Schools Continue Educating, Serving Communities During Shutdown

by James McNary, Articles Editor

Last week, various school districts and parochial schools across Missouri made the decision to dismiss in-person classes at least until April 6, and an executive order issued this weekend by Gov. Michael Parson could extend the closure of schools even past that date. The Department of Elementary and Secondary Education has already announced that districts will not have to perform the yearly standardized testing typically held this time of year, or make-up days missed due to the COVID-19 outbreak.

Area schools have responded to the closure in various ways, with efforts to continue educating students remotely and continue to receive a meal they would usually get at school among the priorities for most.

Round Grove Christian Academy, in the Round Grove community northwest of Miller, has not held classes in-person since last Monday. Staff have been working on various methods to continue educating students.

“Our teachers have each been set up with online options which allows them to instruct their students daily through YouTube, Facebook and Google Classroom,” said Tammy McCanless, RGCA administrator. “Our staff is also available everyday between the hours of 8:30 a.m.-3 p.m. to assist students with any questions through text, phone or e-mail.”

McCanless said that RGCA implemented a drive-up option last Tuesday for parents wanting to pick up homework packets and educational materials, and is continuing to monitor the situation regarding plans for the remainder of the school year.

“We are, of course, willing to help our RGCA families with whatever needs they might have during this time,” said McCanless.

Lockwood R-I has begun providing meals to via curbside service from the high school daily from 11:30 a.m. - 1 p.m. Enrichment packets are also being made available so educational instruction can continue in some form.

“We are sending home enrichment packets to students that can be picked up Friday during the lunch pick-up time or students can access the packets online, via their Google Classroom accounts,” said Lockwood Supt. Clay Lasater.

Plans for continuing education for Greenfield R-IV and Everton R-III students were still in development at presstime.

“We are investigating what the best way to serve our students is going forward, as the situation is ever-changing,” said Everton R-III Supt. Mike Wallace.

Greenfield Supt. Chris Kell said that work packets should be available for students to pick-up beginning this week.

Starting March 19, breakfasts and lunches are being provided by Greenfield schools from 11:30 a.m. - 1 p.m. daily, with curbside pick-up from the elementary school circle drive. Lunches are similar to those provided on field trips or during summer school, with milk and breakfast food included.

The Life360 organization’s food assistance program is continuing in Everton, with pick-up times being announced on the district’s Facebook page.

In Miller, cafeteria staff have begun preparing hot meals on some days, starting last Thursday, when staff came together to hand out or deliver 121 meals.

“I appreciate how quickly the Miller R-II School District Director of Food Service Lanette Kleeman has been able to put together a plan to provide meals,” said R-II Supt. Dustin Storm.

Storm also said that teachers have been assembling packets full of enrichment activities for students to utilize during the dismissal of classes.

“Our amazing staff put together enrichment activities for our students and information in regards to the enrichment packets were distributed [last] Wednesday,” said Storm. We appreciate everyone’s patience and understanding as we navigate through these uncertain times.”

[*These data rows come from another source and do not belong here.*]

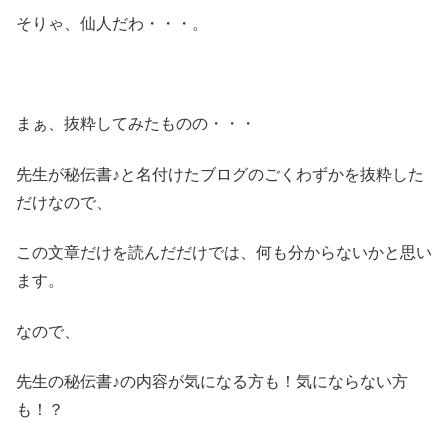
そりゃ、仙人だわ・・・。
まぁ、抜粋してみたものの・・・
先生が秘伝書♪と名付けたブログのごくわずかを抜粋した
だけなので、
この文章だけを読んだだけでは、何も分からないかと思い
ます。
なので、
先生の秘伝書♪の内容が気になる方も！気にならない方
も！？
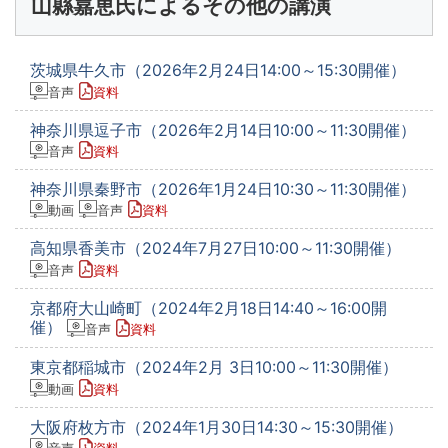
山縣嘉恵氏によるその他の講演
茨城県牛久市（2026年2月24日14:00～15:30開催）
音声
資料
神奈川県逗子市（2026年2月14日10:00～11:30開催）
音声
資料
神奈川県秦野市（2026年1月24日10:30～11:30開催）
動画
音声
資料
高知県香美市（2024年7月27日10:00～11:30開催）
音声
資料
京都府大山崎町（2024年2月18日14:40～16:00開
催）
音声
資料
東京都稲城市（2024年2月 3日10:00～11:30開催）
動画
資料
大阪府枚方市（2024年1月30日14:30～15:30開催）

The Walnut Grove R-V school is not yet providing meal service, but Supt. Adam Willard said that the district is prepared to do so if needed for students and the community. Willard said that school staff is working on providing learning-at-home activities through both homework packets and online platforms, such as Google Classroom. Most teachers had plans in place by the end of the day, March 18.

Elementary students in the Ash Grove R-IV district, which has schools at Ash Grove and Bois D’Arc, have been provided with at-home packets, and students in grades 7-12 have been provided with either printed or online instruction to use in conjunction with district-issued Chromebooks. Meals service is being provided for all students.

“We are using our buses as food trucks to deliver breakfast, lunch, Life360 snacks and Care2Learn food backpacks to our students,” said Aaron Gerla, Ash Grove superintendent.

Gerla said food can also be picked up in a drive-up/to-go model at the high school in Ash Grove from 7-9:00 a.m. weekdays classes resume.

The response of the Avilla R-XIII district has been similar to the others, said Supt. Russ Cruzan.

“We’re doing pretty much the same as what everyone else is doing. We are in the process of gathering material to send home,” said Cruzan. “We are also providing grab and go lunches that also include breakfast for the next morning.”

The situation in which school systems have found themselves this spring is perhaps best summed up by Lockwood’s Lasater: “It’s a crazy time!”